There is also retry=n

 *Quote:*   

> The  number of minutes that the mount(8) command retries
> 
>  an NFS mount operation in the foreground  or  background
> 
>  before  giving up.  If this option is not specified, the
> ...

 

To me it looks like retry is the only one you need. Although its resolution is in minutes.

----------

## Plague.CZ

Ummm, have you read the link?

 *Quote:*   

> timeo=n
> 
> This sets the time (in tenths of a second) the NFS client will wait for a request to complete. The default value is 7 (0.7 seconds). What happens after a timeout depends on whether you use the hard or soft option.

 

Because I used this (set to 30) on my machine...

----------

## phoenix_me

 *Plague.CZ wrote:*   

> Ummm, have you read the link?
> 
>  *Quote:*   timeo=n
> 
> This sets the time (in tenths of a second) the NFS client will wait for a request to complete. The default value is 7 (0.7 seconds). What happens after a timeout depends on whether you use the hard or soft option. 
> ...

 

I was reading this - but my understanding of "wait for a request to complete" was - wait if read/write request was sent (after mount was completed), and not a mount/umount command.

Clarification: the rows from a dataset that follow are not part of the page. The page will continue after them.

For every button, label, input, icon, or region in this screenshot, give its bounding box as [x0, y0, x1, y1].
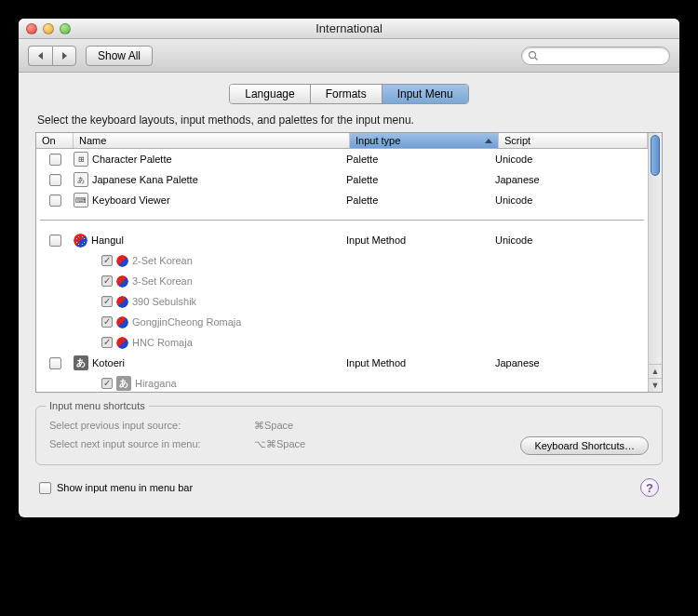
- enable-checkbox[interactable]: [49, 234, 61, 247]
- table-row[interactable]: ⊞Character PalettePaletteUnicode: [36, 149, 648, 169]
- enable-checkbox[interactable]: [101, 316, 113, 328]
- forward-button[interactable]: [52, 46, 76, 66]
- show-in-menubar-checkbox[interactable]: [39, 482, 51, 494]
- titlebar: International: [19, 19, 679, 39]
- input-type: Palette: [346, 154, 495, 165]
- enable-checkbox[interactable]: [49, 357, 61, 369]
- korean-flag-icon: [116, 337, 128, 349]
- table-row[interactable]: 390 Sebulshik: [36, 291, 648, 312]
- window-title: International: [19, 21, 679, 35]
- korean-flag-icon: [74, 234, 87, 248]
- back-icon: [38, 52, 43, 60]
- enable-checkbox[interactable]: [49, 194, 61, 207]
- col-name[interactable]: Name: [74, 133, 350, 148]
- forward-icon: [62, 52, 67, 60]
- source-name: Japanese Kana Palette: [92, 174, 198, 185]
- table-row[interactable]: ⌨Keyboard ViewerPaletteUnicode: [36, 190, 648, 210]
- table-body: ⊞Character PalettePaletteUnicodeあJapanes…: [36, 149, 648, 392]
- table-header: On Name Input type Script: [36, 133, 648, 149]
- tab-input-menu[interactable]: Input Menu: [383, 85, 468, 103]
- sort-indicator-icon: [485, 139, 492, 143]
- input-type: Input Method: [346, 357, 495, 368]
- korean-flag-icon: [116, 316, 128, 328]
- divider: [40, 220, 644, 221]
- source-name: Hangul: [91, 234, 124, 246]
- enable-checkbox[interactable]: [49, 154, 61, 166]
- source-name: Character Palette: [92, 154, 172, 165]
- source-name: 3-Set Korean: [132, 275, 193, 287]
- enable-checkbox[interactable]: [101, 337, 113, 348]
- source-name: HNC Romaja: [132, 337, 193, 348]
- toolbar: Show All: [19, 39, 679, 73]
- source-name: Hiragana: [135, 378, 177, 389]
- show-in-menubar-label: Show input menu in menu bar: [57, 482, 193, 493]
- preferences-window: International Show All Language Formats …: [19, 19, 679, 517]
- character-palette-icon: ⊞: [74, 152, 88, 167]
- next-source-label: Select next input source in menu:: [49, 438, 254, 449]
- table-row[interactable]: 2-Set Korean: [36, 250, 648, 271]
- next-source-key: ⌥⌘Space: [254, 438, 305, 450]
- korean-flag-icon: [116, 255, 128, 267]
- vertical-scrollbar[interactable]: ▲ ▼: [648, 133, 662, 392]
- table-row[interactable]: 3-Set Korean: [36, 271, 648, 291]
- col-script[interactable]: Script: [499, 133, 648, 148]
- script: Unicode: [495, 234, 644, 246]
- scroll-down-button[interactable]: ▼: [649, 378, 662, 392]
- search-input[interactable]: [521, 47, 670, 65]
- footer: Show input menu in menu bar ?: [35, 478, 663, 502]
- col-on[interactable]: On: [36, 133, 74, 148]
- table-row[interactable]: あJapanese Kana PalettePaletteJapanese: [36, 169, 648, 190]
- col-input-type[interactable]: Input type: [350, 133, 499, 148]
- prev-source-key: ⌘Space: [254, 420, 293, 432]
- help-button[interactable]: ?: [640, 478, 659, 497]
- input-sources-table: On Name Input type Script ⊞Character Pal…: [35, 132, 663, 393]
- prev-source-label: Select previous input source:: [49, 420, 254, 431]
- content-area: Language Formats Input Menu Select the k…: [19, 73, 679, 517]
- source-name: Keyboard Viewer: [92, 194, 170, 206]
- kotoeri-icon: あ: [74, 355, 88, 370]
- show-in-menubar-option[interactable]: Show input menu in menu bar: [39, 482, 193, 494]
- back-button[interactable]: [28, 46, 52, 66]
- enable-checkbox[interactable]: [101, 255, 113, 266]
- table-row[interactable]: あHiragana: [36, 373, 648, 392]
- input-type: Input Method: [346, 234, 495, 246]
- table-row[interactable]: HNC Romaja: [36, 332, 648, 353]
- input-type: Palette: [346, 194, 495, 206]
- tab-language[interactable]: Language: [230, 85, 310, 103]
- source-name: Kotoeri: [92, 357, 125, 368]
- keyboard-icon: ⌨: [74, 193, 88, 208]
- show-all-button[interactable]: Show All: [86, 46, 153, 66]
- script: Japanese: [495, 174, 644, 185]
- source-name: 390 Sebulshik: [132, 296, 196, 307]
- enable-checkbox[interactable]: [101, 275, 113, 287]
- source-name: 2-Set Korean: [132, 255, 193, 266]
- table-row[interactable]: HangulInput MethodUnicode: [36, 230, 648, 250]
- instructions-label: Select the keyboard layouts, input metho…: [35, 114, 663, 127]
- input-type: Palette: [346, 174, 495, 185]
- enable-checkbox[interactable]: [101, 296, 113, 307]
- table-row[interactable]: GongjinCheong Romaja: [36, 312, 648, 332]
- shortcuts-group: Input menu shortcuts Select previous inp…: [35, 406, 663, 465]
- enable-checkbox[interactable]: [49, 174, 61, 186]
- korean-flag-icon: [116, 275, 128, 288]
- tab-bar: Language Formats Input Menu: [35, 84, 663, 104]
- table-row[interactable]: あKotoeriInput MethodJapanese: [36, 353, 648, 373]
- keyboard-shortcuts-button[interactable]: Keyboard Shortcuts…: [520, 436, 649, 455]
- hiragana-icon: あ: [116, 376, 131, 391]
- scroll-thumb[interactable]: [651, 135, 660, 176]
- script: Unicode: [495, 194, 644, 206]
- script: Unicode: [495, 154, 644, 165]
- korean-flag-icon: [116, 296, 128, 308]
- tab-formats[interactable]: Formats: [311, 85, 383, 103]
- script: Japanese: [495, 357, 644, 368]
- kana-palette-icon: あ: [74, 172, 88, 187]
- scroll-up-button[interactable]: ▲: [649, 364, 662, 378]
- enable-checkbox[interactable]: [101, 378, 113, 389]
- source-name: GongjinCheong Romaja: [132, 316, 241, 328]
- nav-segment: [28, 46, 76, 66]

My networh shares take longer to mount than 0.7sec and I never have a timeout. So this proobably not for mount/umount commands.

----------

## phoenix_me

 *drescherjm wrote:*   

> There are  timeo=n and retrans=n 
> 
> There is also retry=n
> 
>  *Quote:*   The  number of minutes that the mount( command retries
> ...

 

It seems like you are right - probably I was skiped reading the description of this option because 'retry' match for me rather 'how many times' rather than 'how long'. 

I will try it - thanks.

----------

## phoenix_me

One more questions - little bit different but....

Gentoo (when booting) is waiting until nfs shares are mounted and then is executing the other init.d scripts, how can I mount nfs shares as bacground process?, so other init.d scripts can execute without waiting for nfs shares to be mounted.

----------

## drescherjm

rc_parallel="YES"

in your 

 /etc/rc.conf

Assuming you are using openrc and baselayout2

----------

## phoenix_me

 *drescherjm wrote:*   

> rc_parallel="YES"
> 
> in your 
> 
>  /etc/rc.conf
> ...

 

Thanks - I did a changes in rc.conf. I'll see the effect during next reboot.

----------